## [TASK DESCRIPTION]
Search the records below for the line containing "Career Opportunities". Write out that line and every line after it exactly as written.

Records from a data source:
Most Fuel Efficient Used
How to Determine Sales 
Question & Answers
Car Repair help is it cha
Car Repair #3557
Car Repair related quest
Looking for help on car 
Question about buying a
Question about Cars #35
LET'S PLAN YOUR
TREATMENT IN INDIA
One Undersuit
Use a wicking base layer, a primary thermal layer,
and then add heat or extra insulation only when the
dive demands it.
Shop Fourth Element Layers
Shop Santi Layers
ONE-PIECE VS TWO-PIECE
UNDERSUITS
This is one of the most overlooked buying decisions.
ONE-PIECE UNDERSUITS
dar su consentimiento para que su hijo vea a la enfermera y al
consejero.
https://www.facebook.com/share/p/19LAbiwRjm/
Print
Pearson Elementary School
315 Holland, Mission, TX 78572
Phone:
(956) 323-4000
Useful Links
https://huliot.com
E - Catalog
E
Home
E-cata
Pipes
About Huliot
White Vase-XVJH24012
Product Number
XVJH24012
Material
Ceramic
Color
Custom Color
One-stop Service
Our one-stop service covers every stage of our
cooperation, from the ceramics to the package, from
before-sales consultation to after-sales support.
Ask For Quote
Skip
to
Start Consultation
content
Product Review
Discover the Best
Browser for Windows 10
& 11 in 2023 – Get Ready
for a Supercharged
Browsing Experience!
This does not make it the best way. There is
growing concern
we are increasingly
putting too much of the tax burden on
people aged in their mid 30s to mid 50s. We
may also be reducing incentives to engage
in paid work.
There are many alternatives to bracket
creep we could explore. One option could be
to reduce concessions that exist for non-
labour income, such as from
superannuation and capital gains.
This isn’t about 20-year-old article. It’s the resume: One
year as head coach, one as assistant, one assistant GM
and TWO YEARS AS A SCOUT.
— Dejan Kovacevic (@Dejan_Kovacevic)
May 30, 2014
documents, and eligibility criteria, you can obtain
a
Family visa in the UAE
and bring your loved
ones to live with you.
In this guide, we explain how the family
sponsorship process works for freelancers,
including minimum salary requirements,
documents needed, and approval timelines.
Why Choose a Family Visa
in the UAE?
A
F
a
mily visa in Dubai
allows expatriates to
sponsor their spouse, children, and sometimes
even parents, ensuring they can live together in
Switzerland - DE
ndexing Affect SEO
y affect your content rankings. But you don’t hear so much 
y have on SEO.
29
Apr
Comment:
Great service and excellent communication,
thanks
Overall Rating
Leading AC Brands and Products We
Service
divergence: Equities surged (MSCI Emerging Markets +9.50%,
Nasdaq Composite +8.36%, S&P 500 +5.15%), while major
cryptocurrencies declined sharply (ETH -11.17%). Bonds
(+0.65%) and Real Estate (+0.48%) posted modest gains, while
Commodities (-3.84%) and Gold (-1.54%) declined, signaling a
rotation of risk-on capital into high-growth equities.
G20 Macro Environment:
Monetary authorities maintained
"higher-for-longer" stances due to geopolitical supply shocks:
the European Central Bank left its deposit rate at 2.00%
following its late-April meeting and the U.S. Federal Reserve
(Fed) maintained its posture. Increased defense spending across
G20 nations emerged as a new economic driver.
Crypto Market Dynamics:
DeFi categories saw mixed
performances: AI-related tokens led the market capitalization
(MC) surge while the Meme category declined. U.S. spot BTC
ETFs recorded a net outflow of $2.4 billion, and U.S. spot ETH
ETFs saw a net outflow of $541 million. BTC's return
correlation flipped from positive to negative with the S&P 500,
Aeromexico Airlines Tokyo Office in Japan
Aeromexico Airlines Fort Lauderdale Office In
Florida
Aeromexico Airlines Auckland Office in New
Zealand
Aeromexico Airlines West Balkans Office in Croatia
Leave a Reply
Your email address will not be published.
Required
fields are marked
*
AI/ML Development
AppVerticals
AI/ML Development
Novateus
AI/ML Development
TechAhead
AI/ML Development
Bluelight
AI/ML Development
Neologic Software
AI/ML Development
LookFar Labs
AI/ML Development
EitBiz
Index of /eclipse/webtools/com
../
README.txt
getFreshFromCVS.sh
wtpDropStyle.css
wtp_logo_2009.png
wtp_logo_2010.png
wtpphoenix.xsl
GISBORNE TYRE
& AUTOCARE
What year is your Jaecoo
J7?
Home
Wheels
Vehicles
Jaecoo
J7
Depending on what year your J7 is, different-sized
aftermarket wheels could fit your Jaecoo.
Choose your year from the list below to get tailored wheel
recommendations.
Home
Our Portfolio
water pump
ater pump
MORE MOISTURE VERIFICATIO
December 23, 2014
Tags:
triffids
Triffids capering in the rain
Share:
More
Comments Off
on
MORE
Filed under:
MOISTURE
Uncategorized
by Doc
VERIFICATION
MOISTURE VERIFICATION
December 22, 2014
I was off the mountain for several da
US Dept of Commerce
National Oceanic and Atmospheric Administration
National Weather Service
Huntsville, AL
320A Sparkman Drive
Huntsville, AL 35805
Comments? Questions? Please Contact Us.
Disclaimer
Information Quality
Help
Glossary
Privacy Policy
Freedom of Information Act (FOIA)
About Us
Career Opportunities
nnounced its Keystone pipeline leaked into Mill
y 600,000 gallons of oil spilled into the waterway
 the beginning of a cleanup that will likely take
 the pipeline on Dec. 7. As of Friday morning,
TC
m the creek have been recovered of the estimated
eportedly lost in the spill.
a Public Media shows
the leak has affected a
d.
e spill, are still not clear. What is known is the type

## [RESPONSE]
Career Opportunities
nnounced its Keystone pipeline leaked into Mill
y 600,000 gallons of oil spilled into the waterway
 the beginning of a cleanup that will likely take
 the pipeline on Dec. 7. As of Friday morning,
TC
m the creek have been recovered of the estimated
eportedly lost in the spill.
a Public Media shows
the leak has affected a
d.
e spill, are still not clear. What is known is the type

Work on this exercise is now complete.